Крушение империи
Шрифт:
Теперь он говорил тихо и медленно и, полузакрыв глаза, смотрел только на застывшую в одной позе беременную Катрин, откинувшуюся на спинку стула.
— На море всем видна болезнь, а на берегу неведома никому, — нешто не так с каждым? Человек потерят образ сознания и ходит — туман руками разгоняет. Царям говорю про то же… Слушают меня, и бог с ними… Боже, говорю, дай тишину душевную! Ты чиста, чиста ты теперь, Катька — матерь вскоре, но без церкви не проживешь, она до всего доспеват церква-то. А ей (ткнул опять в грудь)… ей раньше приходить надобно ко мне — она сама
Короткая пауза, все молчат, и только генерал с орденами во всю грудь, подумав, вероятно, что проповедь окончена, крякает: «Н-да-а!..» — и обращается к соседу с всклокоченной вьющейся бородкой:
— Выпьем, друже, под осетринку. Нам, православным да военным, все нипочем: был бы ерофеич с калачом!.. Вон того, друже, ерофеича… с травинкой!

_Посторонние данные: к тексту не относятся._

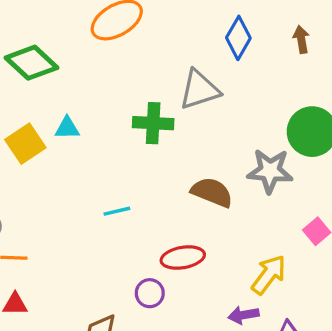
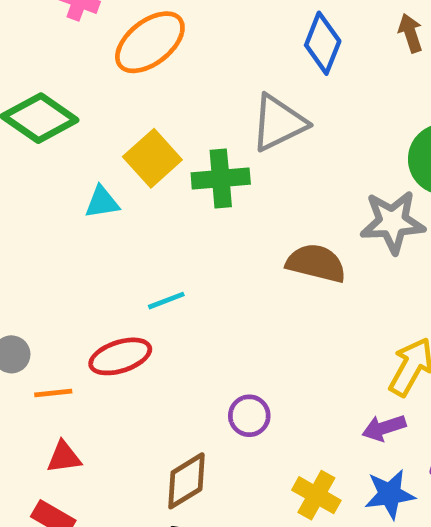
yellow square: (25, 144) -> (152, 158), moved
cyan line: (117, 211) -> (166, 301), moved
red ellipse: (183, 258) -> (120, 356), moved

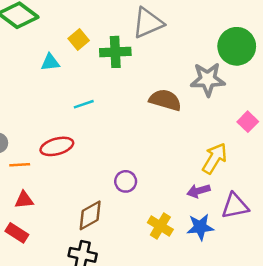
yellow square: (152, 158) -> (79, 39), size x0.7
cyan line: (166, 301) -> (84, 104), moved

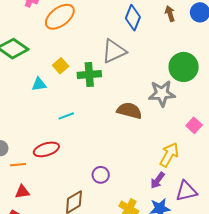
purple arrow: (198, 191) -> (158, 180), turned -36

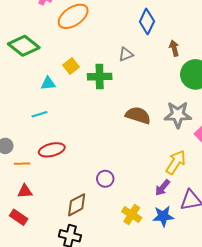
brown arrow: (170, 14) -> (174, 48), moved
gray triangle: (114, 51) -> (126, 54), size x0.6
gray star: (162, 93) -> (178, 115), moved
cyan line: (66, 116) -> (39, 114), moved

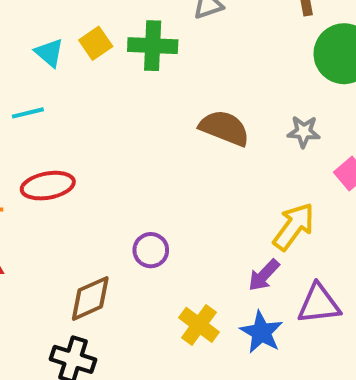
yellow square: (71, 66) -> (96, 43), moved
cyan triangle: (48, 83) -> (49, 53), turned 42
gray star: (178, 115) -> (304, 132), size x0.6
blue star: (163, 216) -> (261, 332), turned 30

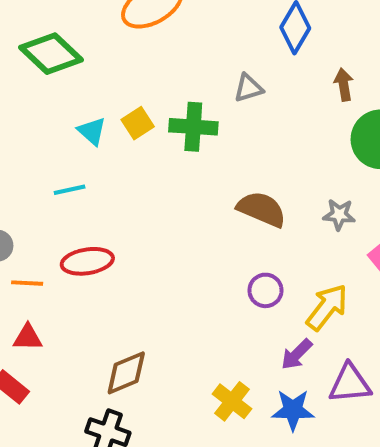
purple circle: (151, 250) -> (265, 290), moved
blue star: (261, 332) -> (293, 410), turned -30

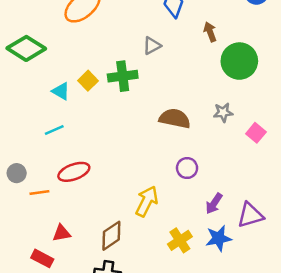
yellow arrow: (327, 307) -> (147, 201), moved
red triangle: (28, 338) -> (62, 233), moved
yellow cross: (232, 401) -> (180, 240), turned 30

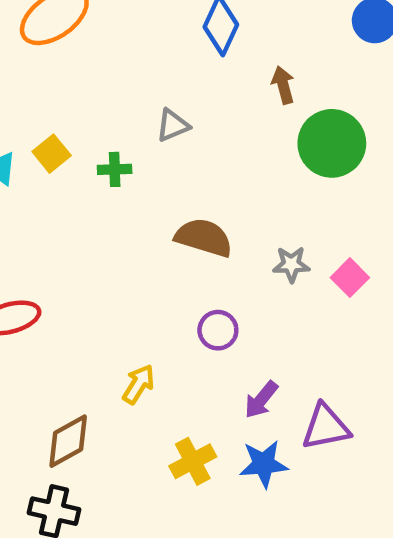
gray triangle: (152, 46) -> (173, 125), moved
green cross: (123, 76) -> (115, 169), moved, size x0.6
gray star: (223, 112) -> (291, 264), moved
yellow arrow: (147, 201) -> (139, 384), size x0.7

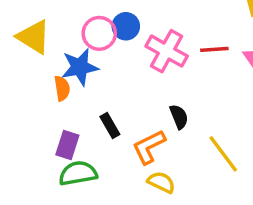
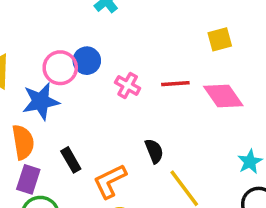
pink cross: (167, 51) -> (128, 85), size x0.6
orange semicircle: (62, 88) -> (23, 142), moved, size x1.4
black semicircle: (179, 117) -> (154, 151), moved

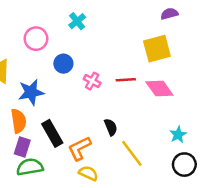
yellow square: (220, 39) -> (157, 49), size x1.6
pink circle: (60, 68) -> (36, 39), moved
black rectangle: (71, 160) -> (52, 133), size x1.5

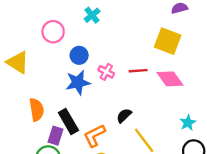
yellow square: (157, 49) -> (168, 41), turned 36
blue star: (31, 92) -> (78, 82), moved
black semicircle: (111, 127) -> (124, 116), turned -112
purple rectangle: (22, 147) -> (55, 136), moved

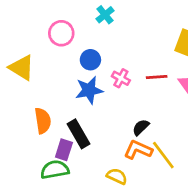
orange L-shape: (94, 136) -> (138, 150), moved, turned 50

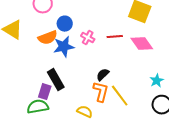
orange semicircle: (43, 121) -> (48, 38), moved, turned 78
orange L-shape: (138, 150) -> (101, 92), turned 80

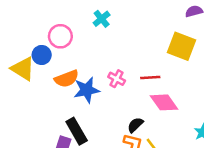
blue circle: (65, 24) -> (42, 55), moved
pink diamond: (142, 44) -> (164, 102), moved

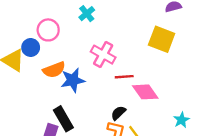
red line: (150, 77) -> (124, 77), moved
pink cross: (117, 79) -> (103, 55), moved, size x1.5

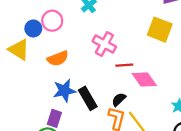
blue circle: (31, 47) -> (33, 28), moved
blue star: (73, 80) -> (64, 91), moved
black rectangle: (63, 119) -> (88, 98), moved

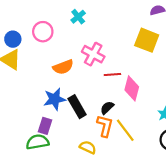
blue circle: (33, 28) -> (13, 39), moved
orange semicircle: (58, 58) -> (63, 67), moved
pink diamond: (144, 80) -> (132, 88), turned 50

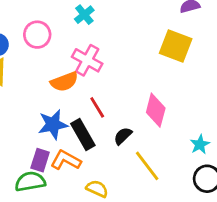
pink cross: (93, 54) -> (87, 60), moved
red line: (112, 74) -> (97, 107), moved, turned 63
orange L-shape: (105, 126) -> (66, 160), moved, turned -75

— И помянешь свое излишество, которо гнетет и гнетет и ведет в скуку, — к смущению генерала, продолжал «старец». — Горе мятущимся и несть конца! И всяка блудница скажет: бес в друге, а друг — суета. И всяка блудница, замолив грех, скажет: господи, избави меня от друзей — и бес ничто!.. Царям про то говорю. Папа слушат меня, и мама слушат, и добро смуту покроет, и добро станет.
— Здоровье его императорского величества! — воспользовался случаем неудачливый генерал и, встав, опрокинул в рот своего любимого «ерофеича» и закусил корнишоном, еще заранее приготовленным для этой цели.
— Приехал енерал наниматься… да шапку ломат! — усмехнулся Распутин Людмиле Петровне. — Язык коричнев выкрасился, бо ж… лижет с превеликим усердием, а борода, вишь, не запачкана… серебряна борода!
— А почему, если «наниматься», то — к вам? Вы не военный министр и не командующий.
Он рассмеялся мелким, разливающимся всхлипом и показал пальцем на вышитую золотыми нитями застежку своего ворота с буквой царя.
— Енерал уважат меня! — подмигнул он. — Понимашь?.. Ну, откушай, лебедь, ну, угощайся. Беседа у нас с тобой еще будет, — охота мне с тобой.
И он сам принялся за еду. Нож и вилка оставались нетронутыми: он все брал руками, обеими сразу, и отирая их о скатерть. Скатертью же утирал губы.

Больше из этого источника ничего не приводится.